Print the lines below word for word, beginning with the first and ending with the line that holds "developer may provide the government with", and skip every picture.

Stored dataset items

.....

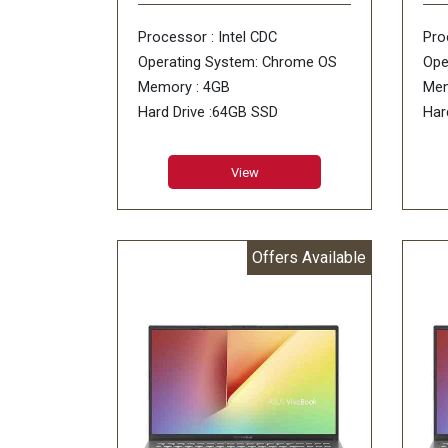
Processor : Intel CDC
Pro
Operating System: Chrome OS
Ope
Memory : 4GB
Mem
Hard Drive :64GB SSD
Har
ODD : No DVD
ODD
View
Offers Available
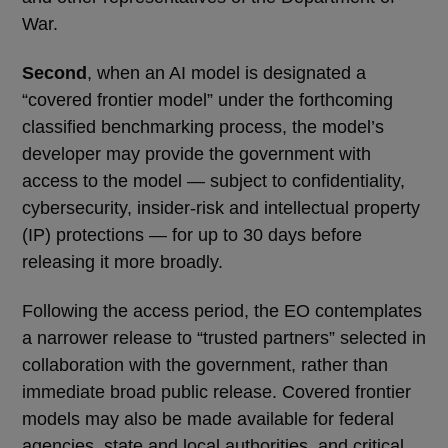
War.
Second
, when an AI model is designated a
“covered frontier model” under the forthcoming
classified benchmarking process, the model’s
developer may provide the government with
access to the model — subject to confidentiality,
cybersecurity, insider-risk and intellectual property
(IP) protections — for up to 30 days before
releasing it more broadly.
Following the access period, the EO contemplates
a narrower release to “trusted partners” selected in
collaboration with the government, rather than
immediate broad public release. Covered frontier
models may also be made available for federal
agencies, state and local authorities, and critical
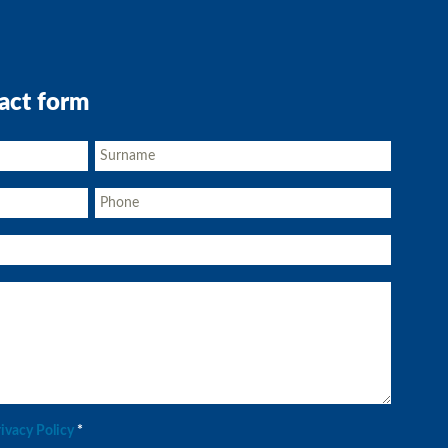
act form
rivacy Policy
*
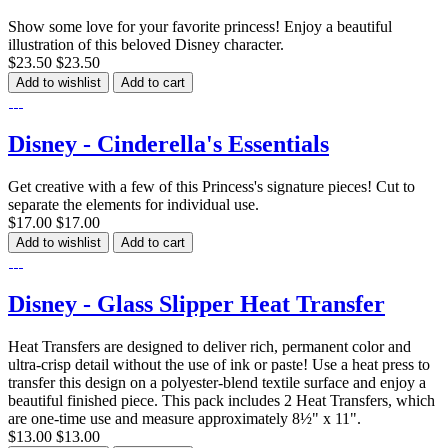
Show some love for your favorite princess! Enjoy a beautiful
illustration of this beloved Disney character.
$23.50
$23.50
Add to wishlist
Add to cart
Disney - Cinderella's Essentials
Get creative with a few of this Princess's signature pieces! Cut to
separate the elements for individual use.
$17.00
$17.00
Add to wishlist
Add to cart
Disney - Glass Slipper Heat Transfer
Heat Transfers are designed to deliver rich, permanent color and
ultra-crisp detail without the use of ink or paste! Use a heat press to
transfer this design on a polyester-blend textile surface and enjoy a
beautiful finished piece. This pack includes 2 Heat Transfers, which
are one-time use and measure approximately 8½" x 11".
$13.00
$13.00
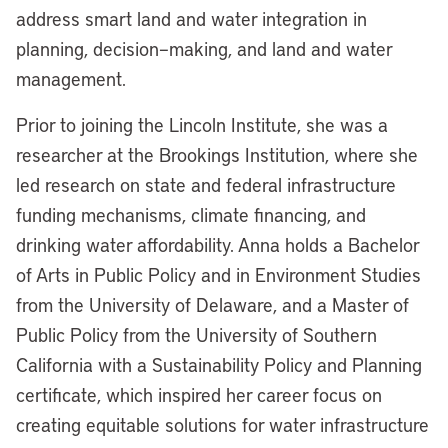
address smart land and water integration in
planning,
decision
–
making, and land and water
management.
Prior to joining the Lincoln Institute, she was a
researcher at the Brookings Institution, where she
led research on state and federal infrastructure
funding mechanisms, climate financing, and
drinking
water affordability. Anna holds a
Bachelor
of
Arts in
Public Policy and in Environment Studies
from the University of Delaware, and a Master of
Public Policy from the University of Southern
California with a Sustainability Policy and Planning
certificate, which inspired her career focus on
creating
equitable
solutions for water infrastructure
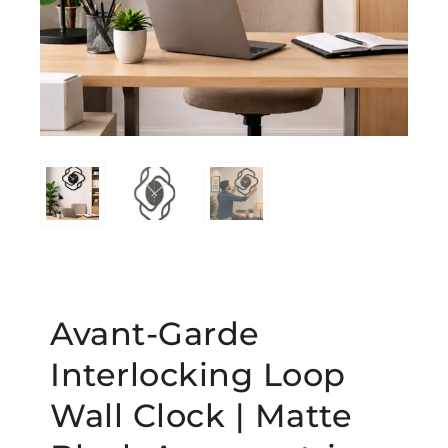
Avant-Garde
Interlocking Loop
Wall Clock | Matte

.....

> _Response area_:
Processor : Intel CDC
Pro
Operating System: Chrome OS
Ope
Memory : 4GB
Mem
Hard Drive :64GB SSD
Har
ODD : No DVD
ODD
View
Offers Available
War.
Second
, when an AI model is designated a
“covered frontier model” under the forthcoming
classified benchmarking process, the model’s
developer may provide the government with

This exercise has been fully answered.